The Blue Jays do not represent a carbon copy of the Royals, but the two teams do resemble one another. Toronto ended the longest postseason drought in North American sports a year after the Royals sloughed off that unfortunate distinction. The Blue Jays survived a tumultuous American League Division Series, reeling off three consecutive victories against Texas to climb out of an 0-2 hole.
In Game 5 on Wednesday, Toronto presented another quality they share with the Royals — a gift for flair. Jose Bautista capped a raucous seventh inning with an iconic bat flip, hurling his lumber skyward toward the Texas dugout. The benches soon cleared, as they so often do in these scenarios, players lamented.
“It looks unprofessional, but it doesn’t seem like it bothers the fans all that much,” reliever Ryan Madson said. “And that’s all that really matters. If the fans continue to like the game the way it is, then why change it?”
He added, “I think people need to stop being so upset about it when it happens, because every team is doing it.”
Madson also played a role in the dustup with Donaldson on Aug. 2. Both he and Volquez hit batters during that game. Volquez smoked Donaldson with a 94-mph fastball in the first inning. Donaldson had homered twice and hit a walkoff single in the first three games.
In the third inning, Volquez threw a change-up that veered up and in, which caused Donaldson’s head to snap back. Donaldson glared toward Volquez. Neither Donaldson nor Bautista made themselves available when the Blue Jays opened their clubhouse to reporters on Thursday.
“We weren’t throwing at anybody,” pitching coach Dave Eiland said. “I mean, Volquez missed up and in with a change-up and they didn’t take to kindly to that. But that was a change-up that got away. If we’re going to go up and in, we’re not going to go up and in with a change-up.”
But make no mistake: The Royals will throw high and inside this series. The club considers it a vital part of their strategy against the Blue Jays, who feature a ferocious assemblage of right-handed power.

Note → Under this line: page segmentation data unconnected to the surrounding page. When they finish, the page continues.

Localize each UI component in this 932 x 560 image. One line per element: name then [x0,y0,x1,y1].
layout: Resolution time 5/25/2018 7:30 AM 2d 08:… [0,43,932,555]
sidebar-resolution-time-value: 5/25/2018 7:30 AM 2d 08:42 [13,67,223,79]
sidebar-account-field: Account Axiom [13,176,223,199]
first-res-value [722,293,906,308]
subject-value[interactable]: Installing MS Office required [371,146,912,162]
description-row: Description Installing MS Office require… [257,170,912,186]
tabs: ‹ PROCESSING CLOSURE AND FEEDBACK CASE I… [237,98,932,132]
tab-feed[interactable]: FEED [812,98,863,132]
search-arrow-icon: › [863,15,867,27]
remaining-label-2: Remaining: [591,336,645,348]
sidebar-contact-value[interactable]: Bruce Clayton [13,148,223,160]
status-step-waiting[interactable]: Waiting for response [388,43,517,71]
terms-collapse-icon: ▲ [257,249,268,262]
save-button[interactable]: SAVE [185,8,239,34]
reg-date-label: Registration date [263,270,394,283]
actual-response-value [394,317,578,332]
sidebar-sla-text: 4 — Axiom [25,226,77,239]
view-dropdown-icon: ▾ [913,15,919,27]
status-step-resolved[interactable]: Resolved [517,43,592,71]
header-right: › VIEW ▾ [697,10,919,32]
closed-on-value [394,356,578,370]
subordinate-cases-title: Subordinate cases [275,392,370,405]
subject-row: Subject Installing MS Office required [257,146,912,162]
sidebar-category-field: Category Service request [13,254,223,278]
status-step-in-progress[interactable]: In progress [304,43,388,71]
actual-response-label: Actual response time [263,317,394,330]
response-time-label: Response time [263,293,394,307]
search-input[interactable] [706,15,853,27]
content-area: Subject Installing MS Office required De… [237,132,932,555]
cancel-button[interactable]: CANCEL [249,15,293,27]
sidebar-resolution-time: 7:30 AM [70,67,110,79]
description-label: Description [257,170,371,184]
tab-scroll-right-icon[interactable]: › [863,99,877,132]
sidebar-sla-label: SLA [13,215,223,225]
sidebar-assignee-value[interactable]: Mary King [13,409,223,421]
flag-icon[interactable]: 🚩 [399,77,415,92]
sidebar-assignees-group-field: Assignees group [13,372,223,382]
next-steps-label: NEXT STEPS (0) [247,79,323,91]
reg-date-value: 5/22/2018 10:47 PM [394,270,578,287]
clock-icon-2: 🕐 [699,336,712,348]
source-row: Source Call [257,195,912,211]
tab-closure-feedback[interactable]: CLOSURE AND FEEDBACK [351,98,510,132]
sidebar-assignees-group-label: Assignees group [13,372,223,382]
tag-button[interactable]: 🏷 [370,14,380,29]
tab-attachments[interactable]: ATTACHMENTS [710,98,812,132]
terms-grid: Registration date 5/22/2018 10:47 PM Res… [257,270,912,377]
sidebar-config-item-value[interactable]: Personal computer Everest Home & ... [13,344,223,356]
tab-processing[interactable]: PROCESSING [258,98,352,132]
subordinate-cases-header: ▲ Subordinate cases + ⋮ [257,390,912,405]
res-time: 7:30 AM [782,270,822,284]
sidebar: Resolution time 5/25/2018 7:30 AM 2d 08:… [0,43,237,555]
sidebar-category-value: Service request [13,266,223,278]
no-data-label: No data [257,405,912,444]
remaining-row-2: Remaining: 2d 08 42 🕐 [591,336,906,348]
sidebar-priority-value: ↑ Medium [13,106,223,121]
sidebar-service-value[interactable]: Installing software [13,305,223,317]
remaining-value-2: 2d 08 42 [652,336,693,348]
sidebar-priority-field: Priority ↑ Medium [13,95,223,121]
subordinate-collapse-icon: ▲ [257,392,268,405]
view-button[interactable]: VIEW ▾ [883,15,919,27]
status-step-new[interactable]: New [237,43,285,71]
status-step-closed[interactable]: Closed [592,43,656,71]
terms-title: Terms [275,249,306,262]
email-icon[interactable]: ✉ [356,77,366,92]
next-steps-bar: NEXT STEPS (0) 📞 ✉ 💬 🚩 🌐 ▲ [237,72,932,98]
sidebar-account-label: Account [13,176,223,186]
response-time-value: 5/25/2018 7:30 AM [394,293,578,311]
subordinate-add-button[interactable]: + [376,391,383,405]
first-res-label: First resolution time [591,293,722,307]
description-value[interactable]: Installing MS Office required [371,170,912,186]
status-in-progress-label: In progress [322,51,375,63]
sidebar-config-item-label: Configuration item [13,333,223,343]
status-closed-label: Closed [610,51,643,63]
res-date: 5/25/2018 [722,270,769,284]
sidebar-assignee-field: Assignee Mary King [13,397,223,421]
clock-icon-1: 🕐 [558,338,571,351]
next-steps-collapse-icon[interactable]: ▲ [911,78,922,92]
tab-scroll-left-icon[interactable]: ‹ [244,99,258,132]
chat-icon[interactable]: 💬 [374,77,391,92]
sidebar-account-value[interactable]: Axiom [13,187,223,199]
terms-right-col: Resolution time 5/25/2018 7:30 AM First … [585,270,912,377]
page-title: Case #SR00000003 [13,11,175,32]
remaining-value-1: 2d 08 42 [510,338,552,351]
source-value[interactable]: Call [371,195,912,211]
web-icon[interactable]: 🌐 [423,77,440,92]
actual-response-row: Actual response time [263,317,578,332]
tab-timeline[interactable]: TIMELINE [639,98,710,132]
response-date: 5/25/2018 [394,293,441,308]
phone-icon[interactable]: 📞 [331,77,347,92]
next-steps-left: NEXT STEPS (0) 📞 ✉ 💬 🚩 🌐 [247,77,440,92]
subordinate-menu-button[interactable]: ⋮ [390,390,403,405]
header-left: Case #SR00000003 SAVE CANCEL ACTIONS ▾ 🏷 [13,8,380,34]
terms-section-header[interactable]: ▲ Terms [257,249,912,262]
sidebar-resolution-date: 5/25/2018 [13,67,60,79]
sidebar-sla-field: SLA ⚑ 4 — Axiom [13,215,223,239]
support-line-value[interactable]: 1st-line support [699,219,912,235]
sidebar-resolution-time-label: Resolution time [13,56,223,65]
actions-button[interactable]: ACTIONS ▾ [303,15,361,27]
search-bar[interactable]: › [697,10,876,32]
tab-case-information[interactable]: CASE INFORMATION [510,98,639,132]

Donaldson will likely be the American League’s MVP after swatting 41 homers. Bautista hit 40 and Edwin Encarnacion hit 39. The Blue Jays led the majors in homers, runs, on-base percentage and slugging percentage.
During that weekend at Rogers Centre, the Royals fretted about the easy swings taken by Blue Jays hitters, who crowd the plate and extend their arms to reach across for outside pitches. Kansas City decided they must reclaim that territory.
“It’s important against anybody, but especially against these guys,” Eiland said. “Because these guys, they’re right on top of the plate. If you don’t pitch in, make them aware in for effect and for strikes, they’re going to get to good pitches away.”
So in that seventh inning on Aug. 2, Madson accidentally hit shortstop Troy Tulowitzki in the wrist with a fastball. Next Madson buzzed Donaldson with a 2-2, 96-mph fastball. Again Donaldson’s head snapped back. This time he stomped around the mound, shouting at the umpire and pointing at his own head.
The tantrum elicited derision from the Royals at the time. It also merited retribution in the eyes of the umpires. Blue Jays reliever Aaron Sanchez hit Alcides Escobar in the top of the next inning and received an ejection. Both benches cleared, and Volquez had to be restrained.
Volquez had little interest in stoking the fire on Thursday. He called Donaldson only “a great hitter.”
“It’s over,” Volquez said. “We’ve got to move forward.”
Two months later, neither side elected to trade many verbal salvos. But the players acknowledged the possibility of a similar scene.
“As I stand here, do I expect people to get hit? Yeah, probably,” Toronto outfielder Kevin Pillar said. “Because they’ve got an aggressive pitching staff that likes to throw in. We’ve got guys that like to throw in as well. But I can’t imagine anyone trying to hurt anyone or giving free base-runners. It’s too important of a series.”